What drove the internet in the 90s and 00s was that it was so cool to be doing good shit with it. Social media was like a giant manure dump all over that culture. We've never recovered.

The Fediverse and the death of Twitter promise a rebirth of that culture, if we don't let the cool kids and a lazy press bury the public in vapid bullshit again.

We wasted 16 goddamn years enduring Facebook and Twitter. In the end, they were both toxic and regressive. Can we please not go back there? Please?

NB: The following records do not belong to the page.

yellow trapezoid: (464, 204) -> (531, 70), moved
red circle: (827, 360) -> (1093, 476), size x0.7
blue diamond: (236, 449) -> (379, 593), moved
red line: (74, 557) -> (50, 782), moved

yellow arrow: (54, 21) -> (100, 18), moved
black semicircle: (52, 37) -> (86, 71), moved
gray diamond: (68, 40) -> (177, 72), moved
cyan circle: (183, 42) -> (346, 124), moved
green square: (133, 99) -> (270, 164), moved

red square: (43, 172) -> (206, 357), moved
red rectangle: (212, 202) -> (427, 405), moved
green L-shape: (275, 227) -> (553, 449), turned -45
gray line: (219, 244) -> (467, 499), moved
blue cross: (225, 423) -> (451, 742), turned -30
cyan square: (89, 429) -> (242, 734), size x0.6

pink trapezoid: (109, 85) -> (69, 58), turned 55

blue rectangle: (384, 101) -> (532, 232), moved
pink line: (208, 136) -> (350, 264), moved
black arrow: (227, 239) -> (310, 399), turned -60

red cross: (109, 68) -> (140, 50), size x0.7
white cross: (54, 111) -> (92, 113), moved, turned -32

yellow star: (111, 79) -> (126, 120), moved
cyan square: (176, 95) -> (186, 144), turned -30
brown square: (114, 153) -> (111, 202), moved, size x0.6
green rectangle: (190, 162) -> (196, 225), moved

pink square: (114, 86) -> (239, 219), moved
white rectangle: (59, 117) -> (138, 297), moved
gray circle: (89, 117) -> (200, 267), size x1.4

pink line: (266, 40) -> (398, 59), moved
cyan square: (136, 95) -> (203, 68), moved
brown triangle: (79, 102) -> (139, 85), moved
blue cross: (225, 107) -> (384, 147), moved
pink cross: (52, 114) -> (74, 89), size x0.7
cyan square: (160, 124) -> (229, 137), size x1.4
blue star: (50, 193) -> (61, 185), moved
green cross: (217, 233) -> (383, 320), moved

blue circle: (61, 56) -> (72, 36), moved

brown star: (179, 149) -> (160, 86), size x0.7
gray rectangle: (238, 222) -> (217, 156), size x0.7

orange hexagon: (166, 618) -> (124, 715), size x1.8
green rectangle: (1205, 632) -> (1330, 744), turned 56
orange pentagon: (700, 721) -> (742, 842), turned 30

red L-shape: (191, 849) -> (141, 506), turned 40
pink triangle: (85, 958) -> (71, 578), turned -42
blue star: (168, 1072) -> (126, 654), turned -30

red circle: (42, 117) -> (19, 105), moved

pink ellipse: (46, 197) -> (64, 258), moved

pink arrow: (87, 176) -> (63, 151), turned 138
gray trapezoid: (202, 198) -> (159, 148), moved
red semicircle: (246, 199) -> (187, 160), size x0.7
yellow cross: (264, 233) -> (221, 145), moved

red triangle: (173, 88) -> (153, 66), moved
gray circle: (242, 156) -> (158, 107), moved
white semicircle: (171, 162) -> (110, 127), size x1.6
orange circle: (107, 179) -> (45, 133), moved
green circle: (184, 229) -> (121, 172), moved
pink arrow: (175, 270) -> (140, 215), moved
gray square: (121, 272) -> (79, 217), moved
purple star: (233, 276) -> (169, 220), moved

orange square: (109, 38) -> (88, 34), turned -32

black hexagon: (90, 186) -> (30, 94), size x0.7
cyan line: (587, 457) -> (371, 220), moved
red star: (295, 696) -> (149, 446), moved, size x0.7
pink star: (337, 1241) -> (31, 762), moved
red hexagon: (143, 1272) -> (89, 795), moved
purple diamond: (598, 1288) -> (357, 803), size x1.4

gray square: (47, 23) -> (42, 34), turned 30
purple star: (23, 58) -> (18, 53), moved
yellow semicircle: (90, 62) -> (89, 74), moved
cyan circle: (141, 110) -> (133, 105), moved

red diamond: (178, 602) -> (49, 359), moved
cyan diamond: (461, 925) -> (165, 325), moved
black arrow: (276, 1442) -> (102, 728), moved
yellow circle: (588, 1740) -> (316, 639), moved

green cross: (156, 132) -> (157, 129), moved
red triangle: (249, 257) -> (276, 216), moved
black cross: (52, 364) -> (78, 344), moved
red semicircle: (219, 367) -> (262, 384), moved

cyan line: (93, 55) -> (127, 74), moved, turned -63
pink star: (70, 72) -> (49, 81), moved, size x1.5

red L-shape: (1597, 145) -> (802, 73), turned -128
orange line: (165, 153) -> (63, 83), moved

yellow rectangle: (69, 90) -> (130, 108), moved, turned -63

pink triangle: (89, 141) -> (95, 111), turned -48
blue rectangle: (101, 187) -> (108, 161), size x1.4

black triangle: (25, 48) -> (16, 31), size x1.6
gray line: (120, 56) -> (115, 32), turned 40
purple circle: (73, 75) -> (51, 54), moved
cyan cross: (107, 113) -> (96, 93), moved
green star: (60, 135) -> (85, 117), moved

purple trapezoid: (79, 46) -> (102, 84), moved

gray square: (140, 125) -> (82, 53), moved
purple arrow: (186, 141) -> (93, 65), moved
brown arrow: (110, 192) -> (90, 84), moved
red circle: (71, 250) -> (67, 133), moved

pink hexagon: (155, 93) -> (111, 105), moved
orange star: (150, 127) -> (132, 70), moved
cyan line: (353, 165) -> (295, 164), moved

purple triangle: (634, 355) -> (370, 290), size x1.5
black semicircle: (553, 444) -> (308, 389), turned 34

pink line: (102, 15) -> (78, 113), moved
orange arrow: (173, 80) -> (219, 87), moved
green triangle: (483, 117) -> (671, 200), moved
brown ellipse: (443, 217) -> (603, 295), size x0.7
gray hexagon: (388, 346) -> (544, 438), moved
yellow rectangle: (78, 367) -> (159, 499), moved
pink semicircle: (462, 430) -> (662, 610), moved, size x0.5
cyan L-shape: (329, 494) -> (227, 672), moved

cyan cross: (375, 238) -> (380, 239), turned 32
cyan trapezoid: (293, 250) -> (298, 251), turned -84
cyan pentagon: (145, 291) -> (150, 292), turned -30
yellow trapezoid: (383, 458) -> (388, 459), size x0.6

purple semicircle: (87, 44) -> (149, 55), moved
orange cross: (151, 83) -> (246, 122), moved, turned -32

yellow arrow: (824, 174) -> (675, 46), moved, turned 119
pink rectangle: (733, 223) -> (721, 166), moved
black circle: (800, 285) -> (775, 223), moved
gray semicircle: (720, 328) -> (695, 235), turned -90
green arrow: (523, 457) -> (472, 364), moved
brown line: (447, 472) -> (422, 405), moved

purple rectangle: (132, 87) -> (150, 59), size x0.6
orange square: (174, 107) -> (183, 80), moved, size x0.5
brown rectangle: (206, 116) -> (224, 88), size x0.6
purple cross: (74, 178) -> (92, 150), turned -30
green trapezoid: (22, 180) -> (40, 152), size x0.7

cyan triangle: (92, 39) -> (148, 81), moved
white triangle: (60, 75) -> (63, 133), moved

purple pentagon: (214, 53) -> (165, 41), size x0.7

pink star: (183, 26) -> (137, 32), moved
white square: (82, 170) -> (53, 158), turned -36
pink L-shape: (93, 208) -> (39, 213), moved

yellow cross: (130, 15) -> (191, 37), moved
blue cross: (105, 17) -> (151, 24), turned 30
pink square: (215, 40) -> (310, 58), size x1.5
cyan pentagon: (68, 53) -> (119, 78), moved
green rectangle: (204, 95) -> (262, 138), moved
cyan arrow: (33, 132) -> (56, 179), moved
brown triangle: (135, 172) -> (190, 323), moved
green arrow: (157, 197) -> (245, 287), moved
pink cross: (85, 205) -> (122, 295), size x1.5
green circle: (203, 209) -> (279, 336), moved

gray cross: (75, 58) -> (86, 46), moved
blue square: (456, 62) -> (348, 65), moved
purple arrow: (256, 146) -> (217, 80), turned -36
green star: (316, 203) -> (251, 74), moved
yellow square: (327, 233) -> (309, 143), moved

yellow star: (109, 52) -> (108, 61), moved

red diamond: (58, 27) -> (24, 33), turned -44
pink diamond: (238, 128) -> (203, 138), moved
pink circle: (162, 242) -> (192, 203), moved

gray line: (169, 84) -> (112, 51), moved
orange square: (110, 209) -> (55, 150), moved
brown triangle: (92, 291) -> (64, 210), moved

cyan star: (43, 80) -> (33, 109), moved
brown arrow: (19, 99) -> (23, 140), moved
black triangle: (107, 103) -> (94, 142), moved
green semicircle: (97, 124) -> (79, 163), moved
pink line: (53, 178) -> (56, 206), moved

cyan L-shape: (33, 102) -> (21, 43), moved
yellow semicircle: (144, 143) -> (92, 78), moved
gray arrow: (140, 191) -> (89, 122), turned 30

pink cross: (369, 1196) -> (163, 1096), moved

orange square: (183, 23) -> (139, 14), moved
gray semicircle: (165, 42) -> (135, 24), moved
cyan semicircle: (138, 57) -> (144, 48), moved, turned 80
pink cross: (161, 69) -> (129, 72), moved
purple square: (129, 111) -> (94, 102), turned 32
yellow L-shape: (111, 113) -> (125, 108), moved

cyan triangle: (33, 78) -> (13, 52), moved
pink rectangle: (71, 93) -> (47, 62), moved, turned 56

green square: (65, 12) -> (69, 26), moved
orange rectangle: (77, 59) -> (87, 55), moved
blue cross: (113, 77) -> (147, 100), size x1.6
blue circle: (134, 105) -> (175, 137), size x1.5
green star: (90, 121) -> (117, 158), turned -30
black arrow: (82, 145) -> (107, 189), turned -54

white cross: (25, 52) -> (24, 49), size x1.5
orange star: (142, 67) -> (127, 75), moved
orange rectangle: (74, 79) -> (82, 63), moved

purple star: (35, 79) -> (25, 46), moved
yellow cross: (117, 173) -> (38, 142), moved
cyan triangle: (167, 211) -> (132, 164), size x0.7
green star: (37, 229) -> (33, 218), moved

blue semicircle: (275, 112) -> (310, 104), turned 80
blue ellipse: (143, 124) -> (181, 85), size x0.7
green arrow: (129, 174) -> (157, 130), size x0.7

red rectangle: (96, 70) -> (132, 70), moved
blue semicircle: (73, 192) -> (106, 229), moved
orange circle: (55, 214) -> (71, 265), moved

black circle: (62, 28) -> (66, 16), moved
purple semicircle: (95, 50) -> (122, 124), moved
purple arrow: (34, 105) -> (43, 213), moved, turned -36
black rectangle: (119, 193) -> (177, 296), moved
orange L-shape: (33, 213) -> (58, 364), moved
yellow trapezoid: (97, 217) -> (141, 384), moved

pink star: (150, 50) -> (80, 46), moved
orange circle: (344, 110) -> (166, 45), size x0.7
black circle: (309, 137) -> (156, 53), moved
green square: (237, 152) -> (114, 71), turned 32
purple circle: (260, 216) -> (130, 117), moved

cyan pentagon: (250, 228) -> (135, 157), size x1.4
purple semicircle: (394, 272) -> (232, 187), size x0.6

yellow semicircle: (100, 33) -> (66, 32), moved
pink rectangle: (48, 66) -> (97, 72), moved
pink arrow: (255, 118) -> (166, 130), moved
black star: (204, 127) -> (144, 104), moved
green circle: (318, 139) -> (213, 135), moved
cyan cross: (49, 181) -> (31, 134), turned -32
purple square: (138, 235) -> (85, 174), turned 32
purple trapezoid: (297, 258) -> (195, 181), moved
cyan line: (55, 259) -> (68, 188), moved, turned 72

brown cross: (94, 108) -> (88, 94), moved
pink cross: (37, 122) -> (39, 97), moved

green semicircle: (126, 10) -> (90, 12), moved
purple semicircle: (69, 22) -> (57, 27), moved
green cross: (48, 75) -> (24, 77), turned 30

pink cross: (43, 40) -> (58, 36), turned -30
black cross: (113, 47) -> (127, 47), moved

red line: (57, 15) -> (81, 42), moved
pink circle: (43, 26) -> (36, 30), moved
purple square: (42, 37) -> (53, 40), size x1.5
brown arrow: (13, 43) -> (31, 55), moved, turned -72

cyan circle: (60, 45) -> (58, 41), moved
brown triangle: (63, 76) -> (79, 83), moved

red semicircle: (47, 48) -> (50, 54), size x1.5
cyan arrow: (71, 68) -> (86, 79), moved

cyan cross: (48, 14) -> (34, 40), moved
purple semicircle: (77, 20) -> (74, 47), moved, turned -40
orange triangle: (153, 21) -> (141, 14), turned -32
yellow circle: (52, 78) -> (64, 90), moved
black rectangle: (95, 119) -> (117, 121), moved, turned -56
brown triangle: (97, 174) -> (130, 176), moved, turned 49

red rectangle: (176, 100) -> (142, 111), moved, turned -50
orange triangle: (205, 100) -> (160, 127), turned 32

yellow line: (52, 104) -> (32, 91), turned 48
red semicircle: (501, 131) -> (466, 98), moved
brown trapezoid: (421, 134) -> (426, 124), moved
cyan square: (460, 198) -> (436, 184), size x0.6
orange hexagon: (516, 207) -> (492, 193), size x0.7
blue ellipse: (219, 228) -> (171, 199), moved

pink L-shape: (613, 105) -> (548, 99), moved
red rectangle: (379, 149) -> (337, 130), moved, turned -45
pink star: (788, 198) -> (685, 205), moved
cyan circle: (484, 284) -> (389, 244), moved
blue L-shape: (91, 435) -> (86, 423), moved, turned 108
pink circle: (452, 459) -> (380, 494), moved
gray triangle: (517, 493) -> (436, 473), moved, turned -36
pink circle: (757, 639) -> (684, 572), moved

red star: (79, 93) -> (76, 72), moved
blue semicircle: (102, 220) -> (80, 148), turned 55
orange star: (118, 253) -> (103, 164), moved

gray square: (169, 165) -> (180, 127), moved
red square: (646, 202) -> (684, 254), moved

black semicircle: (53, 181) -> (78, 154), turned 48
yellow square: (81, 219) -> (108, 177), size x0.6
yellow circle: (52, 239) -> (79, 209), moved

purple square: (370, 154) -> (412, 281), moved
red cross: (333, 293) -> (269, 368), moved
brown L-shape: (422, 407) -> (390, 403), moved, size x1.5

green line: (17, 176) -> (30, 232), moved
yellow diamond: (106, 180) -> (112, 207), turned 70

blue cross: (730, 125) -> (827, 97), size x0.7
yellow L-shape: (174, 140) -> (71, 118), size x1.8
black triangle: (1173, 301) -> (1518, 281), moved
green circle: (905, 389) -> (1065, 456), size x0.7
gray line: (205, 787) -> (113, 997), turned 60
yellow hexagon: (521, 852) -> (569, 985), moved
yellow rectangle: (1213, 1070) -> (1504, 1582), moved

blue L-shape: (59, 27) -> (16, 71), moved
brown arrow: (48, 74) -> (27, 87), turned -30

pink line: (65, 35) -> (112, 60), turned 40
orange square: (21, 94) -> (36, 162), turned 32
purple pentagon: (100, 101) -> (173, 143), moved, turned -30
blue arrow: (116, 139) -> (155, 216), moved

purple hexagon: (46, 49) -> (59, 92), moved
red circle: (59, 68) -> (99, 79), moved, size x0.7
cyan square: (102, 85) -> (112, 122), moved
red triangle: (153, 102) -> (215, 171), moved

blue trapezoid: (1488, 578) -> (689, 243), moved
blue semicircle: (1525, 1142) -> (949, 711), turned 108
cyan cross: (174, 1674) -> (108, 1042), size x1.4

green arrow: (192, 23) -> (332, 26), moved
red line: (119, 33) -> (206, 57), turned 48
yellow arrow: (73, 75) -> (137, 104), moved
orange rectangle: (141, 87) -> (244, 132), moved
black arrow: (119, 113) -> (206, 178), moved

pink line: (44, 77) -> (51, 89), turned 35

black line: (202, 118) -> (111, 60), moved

@shoq let’s consider how social media got that way: ad-funded business model. Rather than paying for a service that takes billions (or whatever) to run with a monthly subscription, we let the ads pay for it….then bitched about it. With the ads came the data and then the AI that effed the world. The only way this works is our financial support. It’s crowdfunded, and we’re the crowd. It will be worth a donation once in awhile…like for public radio, pbs, or Wikipedia.
@davidwburns @shoq The thing is - most people don’t care all that much about the ads, which is why Facebook, Twitter, and for that matter broadcast TV/radio and newspapers have always functioned the way they have. IMHO, there’s absolutely no reason why the Fediverse couldn’t have ad-supported instances alongside crowdsourced ones - if I want to use a site that is highly reliable and has fantastic moderation that occasionally shows me an ad, that’s my choice.
@davidwburns @shoq The knee-jerk anti-capitalism I often see from old-school Fediverse folks reminds me a lot of the knee-jerk anti-capitalism I saw on USENET and elsewhere on the early Internet in the early 90’s, which didn’t stop anything. I think it’s counter-productive to what we really need to focus on, which is having a “public square” that can’t come under the control of a crazy/evil (take your pick, or take both) billionaire.